EMC Question of the Week: June 2, 2025

A certain microstrip trace pair has a differential-mode impedance equal to 100 Ω and a common-mode impedance equal to 40 Ω. Determine termination impedances Z₁, Z₂ and Z₁₂ required to match both the common-mode and differential-mode propagation on these traces.  
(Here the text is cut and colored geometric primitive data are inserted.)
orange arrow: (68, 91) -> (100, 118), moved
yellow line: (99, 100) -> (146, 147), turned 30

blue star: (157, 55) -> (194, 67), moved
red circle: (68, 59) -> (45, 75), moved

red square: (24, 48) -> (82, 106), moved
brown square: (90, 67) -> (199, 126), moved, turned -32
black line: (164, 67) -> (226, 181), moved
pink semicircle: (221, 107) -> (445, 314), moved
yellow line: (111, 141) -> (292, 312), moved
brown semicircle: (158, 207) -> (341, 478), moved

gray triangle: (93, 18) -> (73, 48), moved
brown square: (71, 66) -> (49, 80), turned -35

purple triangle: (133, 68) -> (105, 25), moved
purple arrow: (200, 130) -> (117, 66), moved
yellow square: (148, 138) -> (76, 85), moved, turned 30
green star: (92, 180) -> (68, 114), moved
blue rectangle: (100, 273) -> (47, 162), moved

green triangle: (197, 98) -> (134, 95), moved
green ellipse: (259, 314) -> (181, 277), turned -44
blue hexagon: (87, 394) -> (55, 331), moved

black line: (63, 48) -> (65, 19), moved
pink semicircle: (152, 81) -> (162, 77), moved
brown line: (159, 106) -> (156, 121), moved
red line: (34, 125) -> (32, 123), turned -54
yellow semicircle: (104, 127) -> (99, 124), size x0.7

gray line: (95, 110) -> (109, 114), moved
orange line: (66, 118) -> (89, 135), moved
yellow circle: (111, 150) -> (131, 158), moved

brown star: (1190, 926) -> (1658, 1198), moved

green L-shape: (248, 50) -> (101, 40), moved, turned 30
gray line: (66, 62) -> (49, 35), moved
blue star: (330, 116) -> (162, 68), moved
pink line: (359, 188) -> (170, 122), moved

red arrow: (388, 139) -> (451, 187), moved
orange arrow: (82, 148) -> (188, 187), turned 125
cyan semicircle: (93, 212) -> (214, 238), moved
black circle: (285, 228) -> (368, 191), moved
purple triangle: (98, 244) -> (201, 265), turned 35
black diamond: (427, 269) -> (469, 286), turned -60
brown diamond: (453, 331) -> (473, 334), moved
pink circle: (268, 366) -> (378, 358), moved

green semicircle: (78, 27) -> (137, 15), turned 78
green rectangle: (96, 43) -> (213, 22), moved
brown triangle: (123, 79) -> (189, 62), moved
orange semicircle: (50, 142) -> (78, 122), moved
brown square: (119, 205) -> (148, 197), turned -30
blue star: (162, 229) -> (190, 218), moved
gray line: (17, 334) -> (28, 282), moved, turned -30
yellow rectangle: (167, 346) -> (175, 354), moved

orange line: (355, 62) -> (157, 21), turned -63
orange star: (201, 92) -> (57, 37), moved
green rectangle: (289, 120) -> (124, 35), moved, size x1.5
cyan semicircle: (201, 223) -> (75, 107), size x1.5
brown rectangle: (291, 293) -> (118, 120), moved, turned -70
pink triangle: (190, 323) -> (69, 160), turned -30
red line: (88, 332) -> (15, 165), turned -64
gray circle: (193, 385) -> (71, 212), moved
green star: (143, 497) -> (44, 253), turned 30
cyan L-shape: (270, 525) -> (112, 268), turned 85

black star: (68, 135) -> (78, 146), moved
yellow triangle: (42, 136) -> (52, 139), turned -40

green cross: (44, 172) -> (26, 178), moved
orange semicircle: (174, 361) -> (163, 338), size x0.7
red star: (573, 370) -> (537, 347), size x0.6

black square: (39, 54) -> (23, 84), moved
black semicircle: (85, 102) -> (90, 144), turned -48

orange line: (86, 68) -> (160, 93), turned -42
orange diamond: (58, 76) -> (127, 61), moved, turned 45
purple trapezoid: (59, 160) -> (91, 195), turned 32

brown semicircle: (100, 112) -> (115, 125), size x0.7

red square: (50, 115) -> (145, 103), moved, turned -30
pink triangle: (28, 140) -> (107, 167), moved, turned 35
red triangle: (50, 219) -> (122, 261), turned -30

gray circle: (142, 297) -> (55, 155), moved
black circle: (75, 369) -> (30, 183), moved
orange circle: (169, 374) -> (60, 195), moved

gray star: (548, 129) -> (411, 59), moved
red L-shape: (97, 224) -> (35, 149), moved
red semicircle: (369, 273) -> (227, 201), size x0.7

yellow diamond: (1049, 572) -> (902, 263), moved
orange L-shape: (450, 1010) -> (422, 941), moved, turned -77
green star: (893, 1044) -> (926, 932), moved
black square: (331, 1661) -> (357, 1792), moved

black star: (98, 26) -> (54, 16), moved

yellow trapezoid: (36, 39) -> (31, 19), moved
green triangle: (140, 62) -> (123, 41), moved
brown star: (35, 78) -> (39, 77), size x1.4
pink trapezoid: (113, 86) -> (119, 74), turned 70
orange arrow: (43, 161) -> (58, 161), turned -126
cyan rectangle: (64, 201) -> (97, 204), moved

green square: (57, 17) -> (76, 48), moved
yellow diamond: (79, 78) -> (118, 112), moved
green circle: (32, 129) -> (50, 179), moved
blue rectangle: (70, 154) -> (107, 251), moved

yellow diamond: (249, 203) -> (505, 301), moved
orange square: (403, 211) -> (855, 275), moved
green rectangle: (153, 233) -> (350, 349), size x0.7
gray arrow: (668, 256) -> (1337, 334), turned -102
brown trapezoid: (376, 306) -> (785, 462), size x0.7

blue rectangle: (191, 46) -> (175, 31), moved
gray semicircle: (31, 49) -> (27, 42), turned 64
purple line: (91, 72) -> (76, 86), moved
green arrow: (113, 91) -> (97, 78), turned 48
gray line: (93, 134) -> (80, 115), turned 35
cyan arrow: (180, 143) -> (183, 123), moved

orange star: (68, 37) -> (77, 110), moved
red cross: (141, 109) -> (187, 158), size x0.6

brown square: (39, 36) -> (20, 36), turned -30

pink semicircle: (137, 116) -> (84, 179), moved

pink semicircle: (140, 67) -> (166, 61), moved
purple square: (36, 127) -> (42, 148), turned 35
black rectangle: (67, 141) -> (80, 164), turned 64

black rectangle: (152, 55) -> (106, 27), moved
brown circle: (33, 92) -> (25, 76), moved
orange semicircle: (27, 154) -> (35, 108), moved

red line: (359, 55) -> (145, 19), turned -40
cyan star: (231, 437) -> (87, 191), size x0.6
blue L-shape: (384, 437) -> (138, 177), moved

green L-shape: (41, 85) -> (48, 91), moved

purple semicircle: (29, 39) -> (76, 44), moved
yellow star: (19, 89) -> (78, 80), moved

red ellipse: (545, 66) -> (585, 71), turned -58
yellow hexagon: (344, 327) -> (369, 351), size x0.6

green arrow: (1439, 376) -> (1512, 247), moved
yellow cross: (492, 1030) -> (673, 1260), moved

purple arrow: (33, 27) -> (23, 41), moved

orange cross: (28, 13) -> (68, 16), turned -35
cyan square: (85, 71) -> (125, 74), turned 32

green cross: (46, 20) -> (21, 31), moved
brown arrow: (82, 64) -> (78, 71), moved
1. Z₁ = Z₂ = 50 Ω, Z₁₂ = 1000 Ω
2. Z₁ = Z₂ = 50 Ω, Z₁₂ = 100 Ω
3. Z₁ = Z₂ = 80 Ω, Z₁₂ = 100 Ω
4. Z₁ = Z₂ = 80 Ω, Z₁₂ = 267 Ω

Answer

The best answer is “d.” The wire pair is balanced, so the values required to match both propagation modes are,

$Z_1=Z_2=2Z_{CM}=80\text{Ω}$ ${}_{}$

$Z_{12}=\frac{4Z_{CM}{Z}_{DM}}{4Z_{CM}-Z_{DM}}=\frac{4\left(40\text{Ω}\right)\left(100\text{Ω}\right)}{4\left(40\text{Ω}\right)-\left(100\text{Ω}\right)}=267\text{Ω}\text{.}$

The common-mode impedance, Z_CM, is the parallel combination of the two 80-Ω resistances, or 40 Ω. The differential-mode impedance, Z_DM, is equal to Z₁₂ in parallel with the series combination of the two 80-Ω resistances. This is 267 Ω in parallel with 160 Ω, which is 100 Ω.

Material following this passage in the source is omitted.